EXERCISE AIM: Output all records exactly, with no images.

[Extracted records]
=== Section Start ===

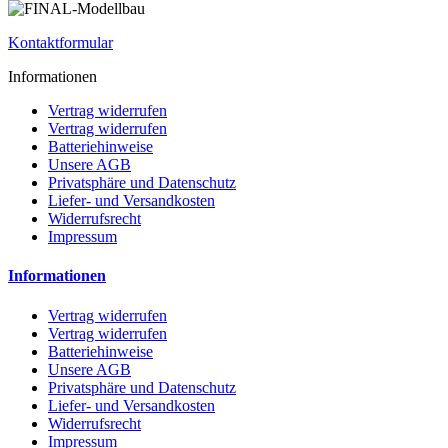
Kontaktformular
Informationen
Vertrag widerrufen
Vertrag widerrufen
Batteriehinweise
Unsere AGB
Privatsphäre und Datenschutz
Liefer- und Versandkosten
Widerrufsrecht
Impressum
Informationen
Vertrag widerrufen
Vertrag widerrufen
Batteriehinweise
Unsere AGB
Privatsphäre und Datenschutz
Liefer- und Versandkosten
Widerrufsrecht
Impressum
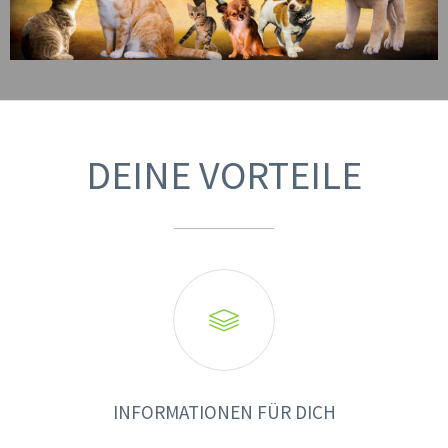
DEINE VORTEILE

INFORMATIONEN FÜR DICH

=== Section End ===

EXERCISE RESPONSE:
Kontaktformular
Informationen
Vertrag widerrufen
Vertrag widerrufen
Batteriehinweise
Unsere AGB
Privatsphäre und Datenschutz
Liefer- und Versandkosten
Widerrufsrecht
Impressum
Informationen
Vertrag widerrufen
Vertrag widerrufen
Batteriehinweise
Unsere AGB
Privatsphäre und Datenschutz
Liefer- und Versandkosten
Widerrufsrecht
Impressum
DEINE VORTEILE

INFORMATIONEN FÜR DICH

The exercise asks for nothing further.